■ Exercise goal ■
When you repeat the entries, reproduce each line exactly and omit every picture.

■ Records provided ■
========================================================================

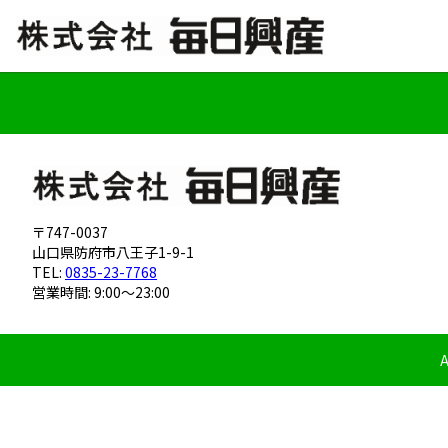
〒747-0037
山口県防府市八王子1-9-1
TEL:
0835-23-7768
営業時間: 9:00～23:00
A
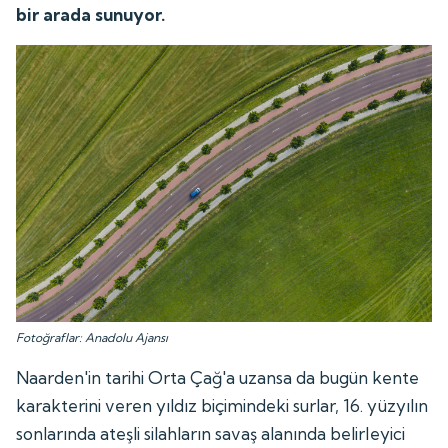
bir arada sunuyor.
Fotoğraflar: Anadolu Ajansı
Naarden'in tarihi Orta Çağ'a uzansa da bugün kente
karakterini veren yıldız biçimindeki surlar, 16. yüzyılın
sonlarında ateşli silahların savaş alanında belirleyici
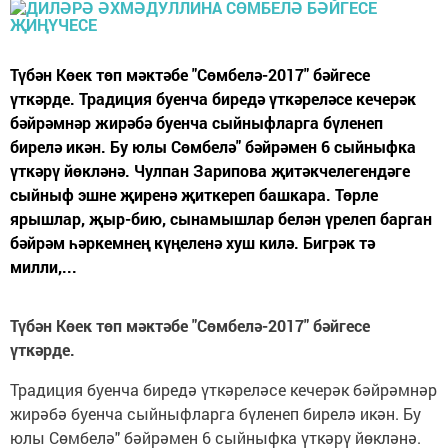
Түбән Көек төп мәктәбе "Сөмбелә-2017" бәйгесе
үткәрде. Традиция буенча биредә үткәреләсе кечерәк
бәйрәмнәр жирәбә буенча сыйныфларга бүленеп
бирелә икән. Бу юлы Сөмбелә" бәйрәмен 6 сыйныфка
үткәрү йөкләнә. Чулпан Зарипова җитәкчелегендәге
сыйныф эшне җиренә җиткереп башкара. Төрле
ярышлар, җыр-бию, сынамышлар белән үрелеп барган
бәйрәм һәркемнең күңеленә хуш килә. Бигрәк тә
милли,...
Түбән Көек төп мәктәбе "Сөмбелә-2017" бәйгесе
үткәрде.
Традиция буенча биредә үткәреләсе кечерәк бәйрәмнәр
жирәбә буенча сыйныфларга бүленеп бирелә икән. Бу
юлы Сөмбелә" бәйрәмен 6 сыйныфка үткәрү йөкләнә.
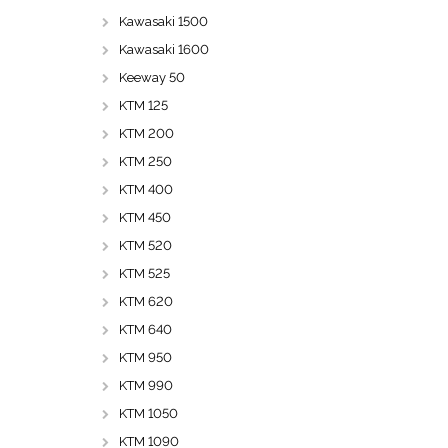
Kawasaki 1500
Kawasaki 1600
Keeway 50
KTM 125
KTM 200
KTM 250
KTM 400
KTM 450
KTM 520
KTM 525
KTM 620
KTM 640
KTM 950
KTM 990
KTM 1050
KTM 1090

========================================================================

■ Finished exercise ■
〒747-0037
山口県防府市八王子1-9-1
TEL:
0835-23-7768
営業時間: 9:00～23:00
A
bir arada sunuyor.
Fotoğraflar: Anadolu Ajansı
Naarden'in tarihi Orta Çağ'a uzansa da bugün kente
karakterini veren yıldız biçimindeki surlar, 16. yüzyılın
sonlarında ateşli silahların savaş alanında belirleyici
Түбән Көек төп мәктәбе "Сөмбелә-2017" бәйгесе
үткәрде. Традиция буенча биредә үткәреләсе кечерәк
бәйрәмнәр жирәбә буенча сыйныфларга бүленеп
бирелә икән. Бу юлы Сөмбелә" бәйрәмен 6 сыйныфка
үткәрү йөкләнә. Чулпан Зарипова җитәкчелегендәге
сыйныф эшне җиренә җиткереп башкара. Төрле
ярышлар, җыр-бию, сынамышлар белән үрелеп барган
бәйрәм һәркемнең күңеленә хуш килә. Бигрәк тә
милли,...
Түбән Көек төп мәктәбе "Сөмбелә-2017" бәйгесе
үткәрде.
Традиция буенча биредә үткәреләсе кечерәк бәйрәмнәр
жирәбә буенча сыйныфларга бүленеп бирелә икән. Бу
юлы Сөмбелә" бәйрәмен 6 сыйныфка үткәрү йөкләнә.
Kawasaki 1500
Kawasaki 1600
Keeway 50
KTM 125
KTM 200
KTM 250
KTM 400
KTM 450
KTM 520
KTM 525
KTM 620
KTM 640
KTM 950
KTM 990
KTM 1050
KTM 1090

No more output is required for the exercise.